Note that this is not necessarily the same as the URL used to request the document, as the base URL may be overridden by an HTTP header accompanying the document.
The META element
The META element can be used to include name/value pairs describing properties of the document, such as author, expiry date, a list of key words etc. The NAME attribute specifies the property name while the CONTENT attribute specifies the property value, e.g.
<META NAME="Author" CONTENT="Johny Godó">
This contains the document body. Both start and end tags for BODY may be omitted. The body can contain a wide range of elements:
Headings (H1 - H6)
The ADDRESS element
Block level Elements
Text level elements
The key attributes are: BACKGROUND, BGCOLOR, TEXT, LINK, VLINK and ALINK. These can be used to set a repeating background image, plus background and foreground colors for normal text and hypertext links.
Example:
<body bgcolor=white text=black link=red vlink=maroon alink=fuschia>
Most elements that can appear in the document body fall into one of two groups: block level elements which cause paragraph breaks, and text level elements which don’t. Common block level elements include H1 to H6 (headers), P (paragraphs) LI (list items), and HR (horizontal rules). Common text level elements include EM, I, B and FONT (character emphasis), A (hypertext links), IMG and APPLET (embedded objects) and BR (line breaks).
Note that block elements generally act as containers for text level and other block level elements (excluding headings and address elements), while text level elements can only contain other text level elements. The exact model depends on the element.
H1, H2, H3, H4, H5 and H6 are used for document headings. You always need the start and end tags. H1 elements are more important than H2 elements and so on, so that H6 elements define the least important level of headings. More important headings are generally rendered in a larger font than less important ones. Use the optional ALIGN attribute to set the text alignment within a heading, e.g.

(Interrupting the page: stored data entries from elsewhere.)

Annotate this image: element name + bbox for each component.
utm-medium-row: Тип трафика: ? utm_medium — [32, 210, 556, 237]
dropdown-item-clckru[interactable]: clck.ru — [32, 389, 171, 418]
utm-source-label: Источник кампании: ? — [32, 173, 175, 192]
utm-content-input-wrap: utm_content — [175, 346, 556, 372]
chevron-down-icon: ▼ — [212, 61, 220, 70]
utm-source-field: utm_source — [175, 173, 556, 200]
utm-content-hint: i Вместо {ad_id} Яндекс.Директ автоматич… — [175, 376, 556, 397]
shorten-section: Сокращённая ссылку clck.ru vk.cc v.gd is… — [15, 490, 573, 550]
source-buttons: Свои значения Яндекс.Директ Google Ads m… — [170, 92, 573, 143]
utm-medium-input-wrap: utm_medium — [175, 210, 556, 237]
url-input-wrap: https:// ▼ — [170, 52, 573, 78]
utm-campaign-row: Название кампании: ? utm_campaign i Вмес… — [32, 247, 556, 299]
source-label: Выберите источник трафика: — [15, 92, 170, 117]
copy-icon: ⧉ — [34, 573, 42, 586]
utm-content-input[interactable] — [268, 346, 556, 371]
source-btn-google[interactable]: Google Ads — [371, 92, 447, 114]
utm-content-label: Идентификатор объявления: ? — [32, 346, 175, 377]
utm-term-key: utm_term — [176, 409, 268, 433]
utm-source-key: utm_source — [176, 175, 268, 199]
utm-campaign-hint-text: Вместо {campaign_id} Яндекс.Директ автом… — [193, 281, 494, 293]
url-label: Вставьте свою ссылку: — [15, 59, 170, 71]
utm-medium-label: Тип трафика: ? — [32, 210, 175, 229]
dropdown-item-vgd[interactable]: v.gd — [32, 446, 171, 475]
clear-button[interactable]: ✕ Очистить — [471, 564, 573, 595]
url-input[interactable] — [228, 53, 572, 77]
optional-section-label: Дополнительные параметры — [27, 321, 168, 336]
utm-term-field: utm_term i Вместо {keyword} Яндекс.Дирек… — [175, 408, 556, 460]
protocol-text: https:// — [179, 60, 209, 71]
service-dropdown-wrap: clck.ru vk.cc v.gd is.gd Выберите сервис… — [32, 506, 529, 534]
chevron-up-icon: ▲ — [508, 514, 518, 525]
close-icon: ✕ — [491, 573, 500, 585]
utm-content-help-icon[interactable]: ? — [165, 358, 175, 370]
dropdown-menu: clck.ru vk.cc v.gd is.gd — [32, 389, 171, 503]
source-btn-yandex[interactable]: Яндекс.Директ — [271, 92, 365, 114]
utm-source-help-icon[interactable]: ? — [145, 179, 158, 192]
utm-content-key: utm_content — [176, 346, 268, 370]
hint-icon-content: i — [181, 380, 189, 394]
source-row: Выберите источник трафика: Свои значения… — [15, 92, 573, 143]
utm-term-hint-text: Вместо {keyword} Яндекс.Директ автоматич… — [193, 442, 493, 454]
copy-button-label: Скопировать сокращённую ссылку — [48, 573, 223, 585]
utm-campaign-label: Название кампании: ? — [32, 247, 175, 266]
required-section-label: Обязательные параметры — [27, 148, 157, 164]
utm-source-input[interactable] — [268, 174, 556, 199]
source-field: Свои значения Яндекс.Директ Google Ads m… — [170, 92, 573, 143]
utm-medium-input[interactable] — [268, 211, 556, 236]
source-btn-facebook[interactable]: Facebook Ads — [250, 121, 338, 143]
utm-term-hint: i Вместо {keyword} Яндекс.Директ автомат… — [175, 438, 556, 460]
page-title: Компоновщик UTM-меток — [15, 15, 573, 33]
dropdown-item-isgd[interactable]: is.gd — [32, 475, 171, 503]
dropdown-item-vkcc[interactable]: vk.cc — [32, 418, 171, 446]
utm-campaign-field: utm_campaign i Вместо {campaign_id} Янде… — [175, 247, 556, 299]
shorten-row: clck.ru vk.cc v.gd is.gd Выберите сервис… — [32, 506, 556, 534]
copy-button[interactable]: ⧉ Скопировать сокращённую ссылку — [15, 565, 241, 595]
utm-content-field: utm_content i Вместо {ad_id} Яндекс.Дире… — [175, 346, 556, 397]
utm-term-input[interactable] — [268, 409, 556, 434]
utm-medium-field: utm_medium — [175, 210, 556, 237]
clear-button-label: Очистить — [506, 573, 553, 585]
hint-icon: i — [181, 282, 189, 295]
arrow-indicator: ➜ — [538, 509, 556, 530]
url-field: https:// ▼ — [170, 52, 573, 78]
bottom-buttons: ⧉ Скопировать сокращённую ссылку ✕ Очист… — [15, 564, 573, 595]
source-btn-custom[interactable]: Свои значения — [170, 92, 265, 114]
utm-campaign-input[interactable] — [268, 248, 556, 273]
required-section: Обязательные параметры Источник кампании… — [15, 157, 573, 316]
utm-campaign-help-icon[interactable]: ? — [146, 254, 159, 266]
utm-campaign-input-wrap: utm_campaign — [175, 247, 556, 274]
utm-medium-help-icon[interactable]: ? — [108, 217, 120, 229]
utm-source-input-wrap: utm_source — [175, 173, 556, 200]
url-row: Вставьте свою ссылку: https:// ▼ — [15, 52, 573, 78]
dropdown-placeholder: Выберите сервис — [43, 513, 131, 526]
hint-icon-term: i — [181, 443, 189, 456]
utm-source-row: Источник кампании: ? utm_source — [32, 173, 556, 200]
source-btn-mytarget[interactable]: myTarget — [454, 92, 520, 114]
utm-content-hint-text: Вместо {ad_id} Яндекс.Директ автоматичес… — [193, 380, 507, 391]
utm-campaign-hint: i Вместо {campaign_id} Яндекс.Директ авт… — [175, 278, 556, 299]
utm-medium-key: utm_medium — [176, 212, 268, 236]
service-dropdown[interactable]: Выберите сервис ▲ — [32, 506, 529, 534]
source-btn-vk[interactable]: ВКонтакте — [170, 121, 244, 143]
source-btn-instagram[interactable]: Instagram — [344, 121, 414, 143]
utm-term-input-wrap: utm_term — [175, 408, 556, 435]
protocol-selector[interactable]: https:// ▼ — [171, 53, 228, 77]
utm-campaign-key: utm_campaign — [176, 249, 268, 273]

<H1 ALIGN=CENTER> ... centered heading ... </H1>
The default is left alignment, but this can be overridden by an enclosing DIV or CENTER element.
The ADDRESS element requires start and end tags, and specifies information such as authorship and contact details for the current document. User agents should render the content with paragraph-breaks before and after.
Example:
<ADDRESS> Author<BR> Johny Godo<BR> MFF UK Bratislava<BR> Tel: +421 7 724 000 /211 </ADDRESS>
P paragraphs - The paragraph element requires a start tag, but the end tag can always be omitted. Use the ALIGN attribute to set the text alignment within a paragraph, e.g. <P ALIGN=RIGHT>
UL unordered lists - These require start and end tags, and contain one or more LI elements representing individual list items.
OL ordered (i.e. numbered) lists - These require start and end tags, and contain one or more LI elements representing individual list items.
DL definition lists - These require start and end tags and contain DT elements that give the terms, and DD elements that give corresponding definitions.
PRE preformatted text - Requires start and end tags. These elements are rendered with a monospaced font and preserve layout defined by whitespace and line break characters.
DIV document divisions - Requires start and end tags. It is used with the ALIGN attribute to set the text alignment of the block elements it contains. ALIGN can be one of LEFT, CENTER or RIGHT.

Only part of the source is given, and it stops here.